WAP’s treatment of women as “whores” who desire being beaten and choked by men is not only harmful if children are exposed to it - the normalisation and eroticisation of men’s violence against women has serious real-world consequences for women. In case anyone forgets, children - who are moulded and shaped by cultural messages from the time they are born - become adults.
"WAP is just about women expressing their sexuality"
WAP is a commercial product designed to generate profits, not to showcase authentic sexuality.
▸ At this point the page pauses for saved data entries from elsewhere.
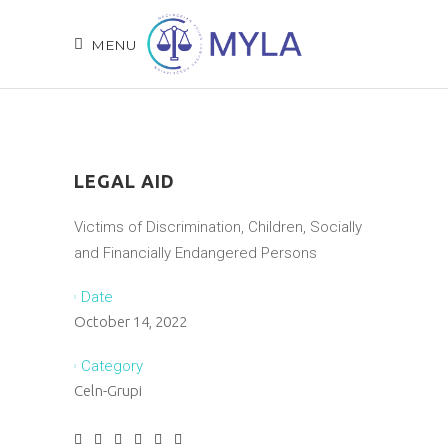
MENU
LEGAL AID
Victims of Discrimination, Children, Socially
and Financially Endangered Persons
Date
October 14, 2022
Category
Celn-Grupi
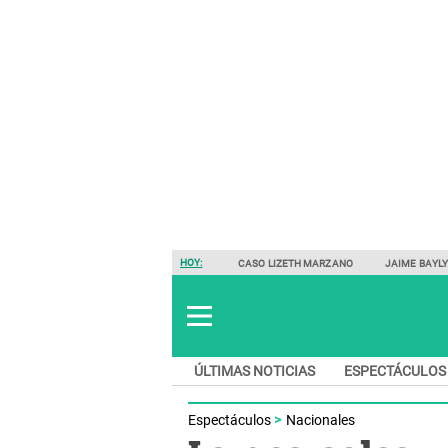
HOY:
CASO LIZETH MARZANO
JAIME BAYL
ÚLTIMAS NOTICIAS
ESPECTÁCULOS
Espectáculos
Nacionales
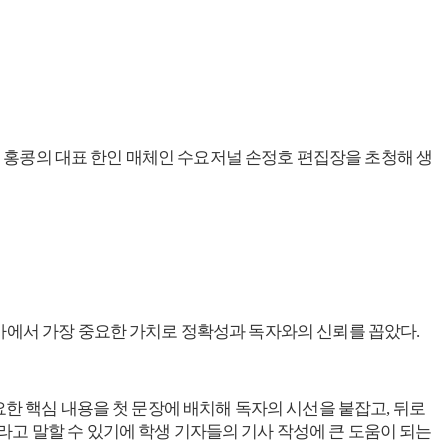
단은 홍콩의 대표 한인 매체인 수요저널 손정호 편집장을 초청해 생
기사에서 가장 중요한 가치로 정확성과 독자와의 신뢰를 꼽았다.
요한 핵심 내용을 첫 문장에 배치해 독자의 시선을 붙잡고, 뒤로
라고 말할 수 있기에 학생 기자들의 기사 작성에 큰 도움이 되는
The music video was directed by a man, Colin Tilley, who has directed more than 200 music videos.
This has nothing to do with the expression of female sexuality, it is a marketing machine, including many men, capitalising on porn culture.
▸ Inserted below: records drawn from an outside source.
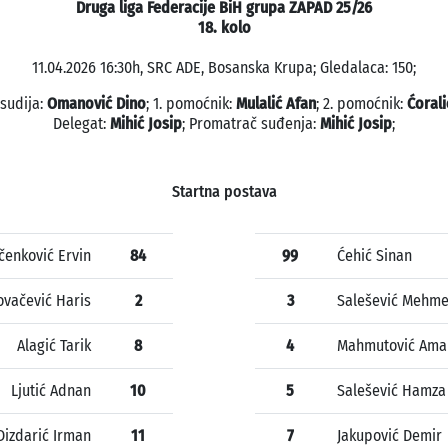
Druga liga Federacije BiH grupa ZAPAD 25/26
18. kolo
11.04.2026 16:30h, SRC ADE, Bosanska Krupa; Gledalaca: 150;
 sudija:
Omanović Dino
; 1. pomoćnik:
Mulalić Afan
; 2. pomoćnik:
Ćorali
Delegat:
Mihić Josip
; Promatrač suđenja:
Mihić Josip
;
Startna postava
čenković Ervin
84
99
Ćehić Sinan
ovačević Haris
2
3
Salešević Mehm
Alagić Tarik
8
4
Mahmutović Ama
Ljutić Adnan
10
5
Salešević Hamza
Dizdarić Irman
11
7
Jakupović Demir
If WAP is an expression of female sexuality why is it indistinguishable from mainstream porn made for a heterosexual male audience? WAP recycles the same old porn-inspired, manufactured, generic, made-for-men ‘sexuality’ as always.
WAP replicates common porn tropes - women as objects, reduced to a series of fetishised body parts, referred to as “whores” and portrayed as enjoying acts of degradation and sexualised violence from men.
WAP has also been promoted by Pornhub, the largest porn site in the world and target of a global campaign exposing trafficking in underage girls, rape videos, videos taken without consent and for eroticising racist abuse.
The music video was reproduced on the site, spliced with images of black women being brutalised and ejaculated on.
"WAP is a feminist statement - it empowers women"
If WAP is hailed as feminist and empowering, these words no longer have meaning. Feminism involves resisting oppression, not embracing it.
WAP replicates sexist porn tropes of women as ‘whores’, the objectification and fetishisation of black women’s bodies, and positions acts of sexual degradation and violence against women as sexually desirable.
As David Pilgrim from The Jim Crow Museum of Racist Memorabilia writes:
Compared to White women, Black women are rarely represented as victims; instead, Black women are presented as 'sexual animals' or 'impoverished whores.' As with most racial stereotypes, the 'flaw' is attributed not to the person (as is the case with Whites, 'That woman is a whore') but is attributed to the person's race ('Black women are whores'). There are hundreds of pornographic movies that portray Black women as racialized Jezebels. Videos with titles like Black Chicks in Heat, Black Bitches, Hoochie Mamas, Video Sto' Ho, Black and Nasty, Bound Black Beauties, Fat Ghetto Whores, South Central Hookers, Jungle Sluts, and Git Yo' Ass On Da Bus! validate the belief that Black women are sexual deviants.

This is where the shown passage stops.